Step 1:
Fast-Start Failover: Installation. The FSFO application software is automatically loaded as part of the
standard installation when an Oracle 11g database home is created. Either DGMGRL or Oracle EM Grid Control
can be used to control the FSFO when a complete database home installation is present. Alternatively,
FSFO may be installed by downloading the Oracle 11g Client installation software from otn.oracle.com and
then installing just the Oracle Client Administrator on the desired server; however, it’s important to
note that when it has been installed on a separate server, the FSFO can only be managed via the DGMGRL utility.
Fast-Start Failover: Basic Configuration.

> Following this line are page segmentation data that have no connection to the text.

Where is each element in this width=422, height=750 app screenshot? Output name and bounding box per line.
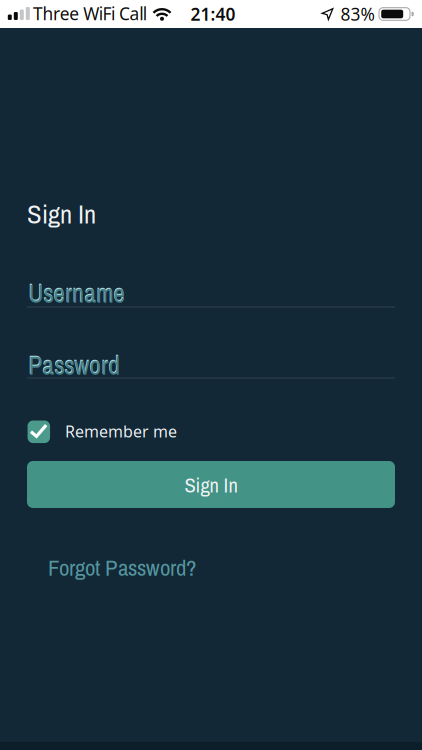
staticText: Three WiFi Call: [33, 2, 147, 25]
staticText: Password: [28, 347, 120, 382]
staticText: 21:40: [190, 2, 236, 26]
staticText: Sign In: [184, 471, 238, 499]
staticText: Forgot Password?: [48, 552, 196, 583]
staticText: Remember me: [65, 421, 177, 442]
staticText: Password: [28, 348, 120, 383]
staticText: 83%: [340, 2, 374, 26]
staticText: Sign In: [27, 196, 96, 232]
staticText: Username: [28, 275, 125, 310]
staticText: Username: [28, 276, 125, 311]
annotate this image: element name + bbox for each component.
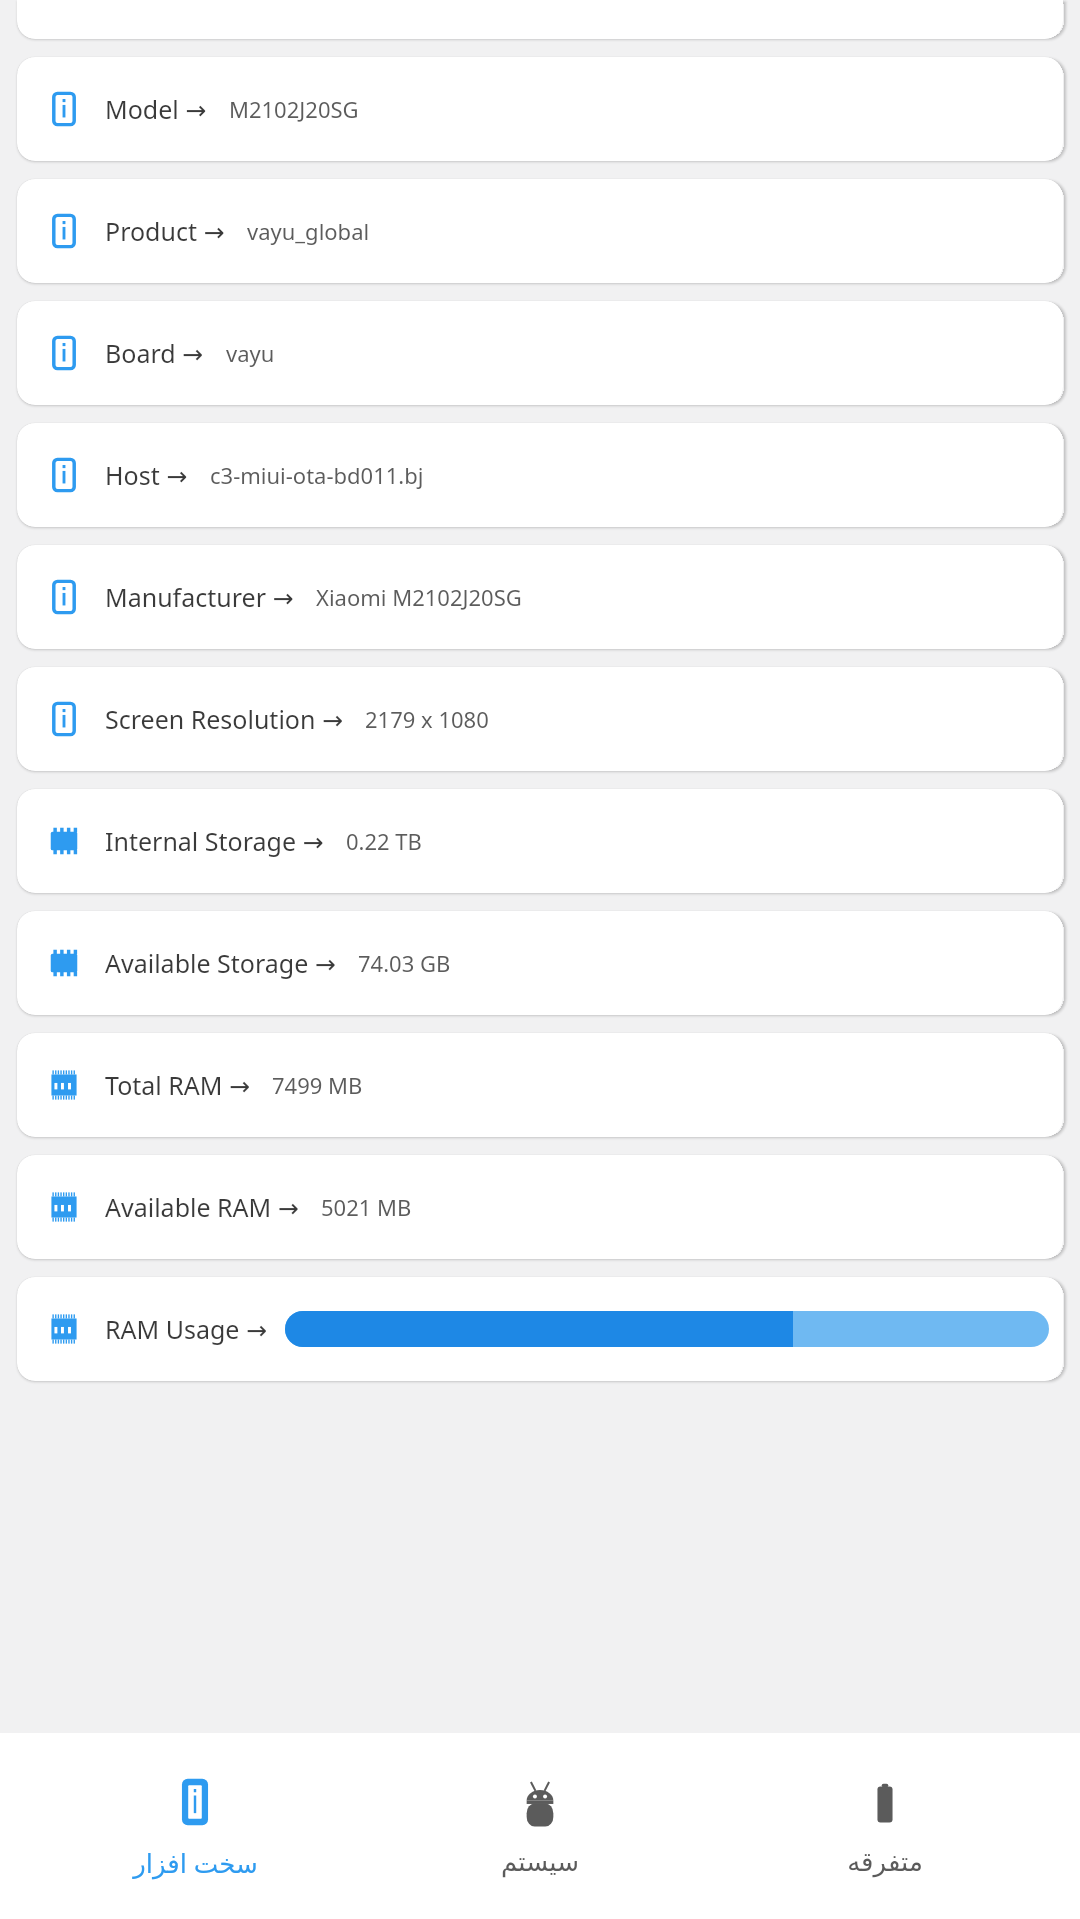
- staticText: vayu: [226, 338, 275, 368]
- button[interactable]: سخت افزار: [45, 1733, 345, 1919]
- button[interactable]: Total RAM →: [17, 1033, 1063, 1137]
- staticText: vayu_global: [247, 216, 370, 246]
- staticText: Xiaomi M2102J20SG: [316, 582, 522, 612]
- button[interactable]: Available RAM →: [17, 1155, 1063, 1259]
- button[interactable]: Product →: [17, 179, 1063, 283]
- button[interactable]: متفرقه: [735, 1733, 1035, 1919]
- staticText: Model →: [105, 92, 207, 126]
- button[interactable]: Internal Storage →: [17, 789, 1063, 893]
- staticText: Available RAM →: [105, 1190, 299, 1224]
- staticText: Manufacturer →: [105, 580, 294, 614]
- button[interactable]: Available Storage →: [17, 911, 1063, 1015]
- button[interactable]: سیستم: [390, 1733, 690, 1919]
- staticText: Internal Storage →: [105, 824, 324, 858]
- button[interactable]: Model →: [17, 57, 1063, 161]
- staticText: Available Storage →: [105, 946, 336, 980]
- staticText: 0.22 TB: [346, 826, 422, 856]
- staticText: 7499 MB: [272, 1070, 363, 1100]
- staticText: 2179 x 1080: [365, 704, 489, 734]
- staticText: M2102J20SG: [229, 94, 359, 124]
- button[interactable]: Manufacturer →: [17, 545, 1063, 649]
- staticText: Product →: [105, 214, 225, 248]
- staticText: 5021 MB: [321, 1192, 412, 1222]
- staticText: سیستم: [501, 1847, 579, 1877]
- staticText: Total RAM →: [105, 1068, 250, 1102]
- staticText: متفرقه: [847, 1847, 923, 1877]
- button[interactable]: Host →: [17, 423, 1063, 527]
- staticText: 74.03 GB: [358, 948, 451, 978]
- button[interactable]: Screen Resolution →: [17, 667, 1063, 771]
- staticText: Screen Resolution →: [105, 702, 343, 736]
- button[interactable]: Board →: [17, 301, 1063, 405]
- staticText: سخت افزار: [133, 1845, 258, 1880]
- staticText: Host →: [105, 458, 188, 492]
- staticText: c3-miui-ota-bd011.bj: [210, 460, 424, 490]
- staticText: Board →: [105, 336, 204, 370]
- button[interactable]: RAM Usage →: [17, 1277, 1063, 1381]
- staticText: RAM Usage →: [105, 1312, 267, 1346]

Since it’s certainly possible that more than one physical standby database
could exist in a Data Guard configuration, the first thing that I’ll need to establish is which physical standby
database should be paired with the primary database in case a fast-start failover is initiated. I’ll do that by
setting a value for the FastStartFailoverTarget parameter via the DGMGRL utility.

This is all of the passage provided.